Para nós, jornalistas que revelamos casos emblemáticos sobre a crise bancária da época, foi ultrajante a acusação de representar aqueles que foram responsáveis pela crise. Foi uma prova de que, em última instância, quando o poder é exercido com arrogância, procuram bodes expiatórios entre os mensageiros.
A fala do estado superou o limite previsto e a presidente da CIDH nos concedeu novamente cinco minutos, que utilizamos para ressaltar que os nossos questionamentos não haviam sido respondidos.

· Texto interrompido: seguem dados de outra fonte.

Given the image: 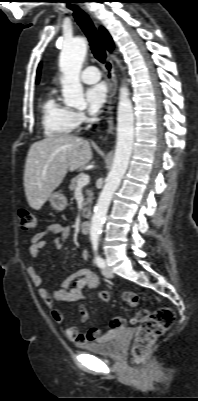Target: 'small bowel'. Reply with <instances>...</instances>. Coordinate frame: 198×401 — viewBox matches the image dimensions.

Nos minutos finais os comissários levantaram várias questões, que se centraram na auto-regulação da mídia, na independência dos poderes no Equador, no decreto de mobilização do sistema judiciário emitido por Correa, e na preocupação de que aparentemente o crime de injúria se aplicaria no Equador só contra jornalistas e cidadãos comuns, mas não em razão dos insultos oriundos do poder. Shelton concluiu dizendo que esperava o convite do governo para visitar o país.
Acreditamos que vencemos esse "round" por pontos, como alguém disse. Mas é apenas um "round" e em um tribunal justo. Um tribunal onde não podem cortar a nossa palavra com cadeias de propaganda do governo, ou desacreditar jornalistas, ou mandar partidários fazerem manifestações contra a imprensa, escoltados pela polícia. Um tribunal em que somos ouvidos de forma imparcial.
De volta ao Equador, nos esperam as mesmas batalhas e até piores, pois as cartas já estão dadas. Mas seguiremos buscando força para enfrentá-las.
Monica Almeida, sediada em Quito, é a editora regional do jornal El Universo. Ela ganhou uma Bolsa Nieman em 2008-2009.